İŞVERENLERİN KARA LİSTESİ
Eylemin sonucu da önemlidir. Bu eylem sırasında ilan edilen sıkıyönetim döneminde 4.300 dolayında önder işçi işten atıldı. Bu insanlar yılların sendikal mücadelesinde eğitilmiş ve önderlik niteliklerini geliştirmiş öncü işçilerdi. 15-16 Haziran eylemlerine katılan ve işten çıkarılan işçilerin isimleri, soyadları, sigorta sicil numaraları, ana-baba adları, Türkiye İşveren Sendikaları Konfederasyonu’nun İşveren Dergisi’nde kara liste olarak yayımlandı ve bu işçiler uzun süre herhangi bir fabrikaya alınmadı. Kara listedeki bazı işçiler kardeşlerinin veya arkadaşlarının kimlikleriyle iş bulabildi. Öncü işçilerin bu şekilde tasfiyesi işçi sınıfı hareketinde önemli bir zayıflamaya neden oldu.
KANUN DEĞİŞİKLİĞİ ENGELLENEMEDİ
Eylem, söz konusu tasarının yasalaşmasını önleme açısından başarısız kaldı. Tasarı, 29 Temmuz 1970 günü 1317 sayılı Yasa olarak kabul edildi. Ancak bu eylem, 275 sayılı Toplu İş Sözleşmesi Grev ve Lokavt Kanununu değiştirecek tasarının Meclis gündemine girmesini engelledi.
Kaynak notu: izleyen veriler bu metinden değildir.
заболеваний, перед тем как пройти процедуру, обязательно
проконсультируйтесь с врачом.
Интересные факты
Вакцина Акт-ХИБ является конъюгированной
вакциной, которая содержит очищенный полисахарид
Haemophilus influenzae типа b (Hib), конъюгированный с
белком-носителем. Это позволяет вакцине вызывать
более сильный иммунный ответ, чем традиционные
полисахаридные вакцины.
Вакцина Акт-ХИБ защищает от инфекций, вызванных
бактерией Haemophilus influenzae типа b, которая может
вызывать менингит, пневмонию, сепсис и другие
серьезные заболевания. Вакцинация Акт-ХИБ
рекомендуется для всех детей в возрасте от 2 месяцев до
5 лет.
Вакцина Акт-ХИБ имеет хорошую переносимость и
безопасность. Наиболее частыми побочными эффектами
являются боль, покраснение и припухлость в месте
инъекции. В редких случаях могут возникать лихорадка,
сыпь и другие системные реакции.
15-16 Haziran olaylarının önleyemediği yasa değişikliklerinin büyük bölümü, TİP’in başvurusu üzerine, Anayasa Mahkemesi’nin 19.10.1972 tarihli Resmi Gazete’de yayımlanan 9.2.1972 tarihli kararıyla iptal edildi. Ayrıca, bu tarihte sendika üyeliğinde noter koşulu aranmadığından, DİSK’e bağlı sendikalar üye sayılarını artmış göstererek yasa değişikliğinden olumsuz biçimde etkilenmekten kurtuldular.
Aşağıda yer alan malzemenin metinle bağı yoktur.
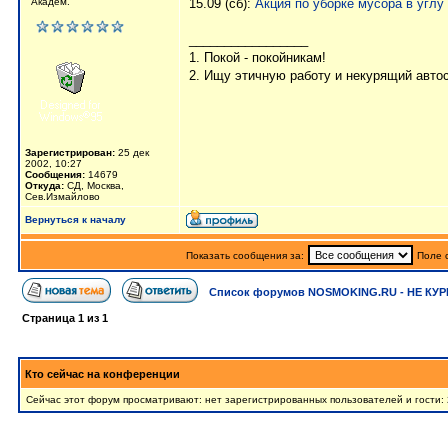
Академ.
15.09 (сб):
Акция по уборке мусора в угл
_________________
1. Покой - покойникам!
2. Ищу этичную работу и некурящий авто
Зарегистрирован:
25 дек
2002, 10:27
Сообщения:
14679
Откуда:
СД, Москва,
Сев.Измайлово
Вернуться к началу
Показать сообщения за:
Поле 
Список форумов NOSMOKING.RU - НЕ КУР
Страница
1
из
1
Кто сейчас на конференции
Сейчас этот форум просматривают: нет зарегистрированных пользователей и гости:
15-16 Haziran eylemi, genellikle zannedildiğinin aksine, DİSK tarafından düzenlenmedi. O tarihlerde DİSK’in genel sekreteri olan Kemal Sülker’in çeşitli kereler yazdığı gibi, Kemal Türkler ve Kemal Sülker 15 Haziran’da işçilerin eyleme geçtiğini gazetecilerden öğrendiler. Ayrıca Kemal Türkler’in radyoda yayınlanan ve işçileri sükunete davet eden açıklaması da tepki yarattı.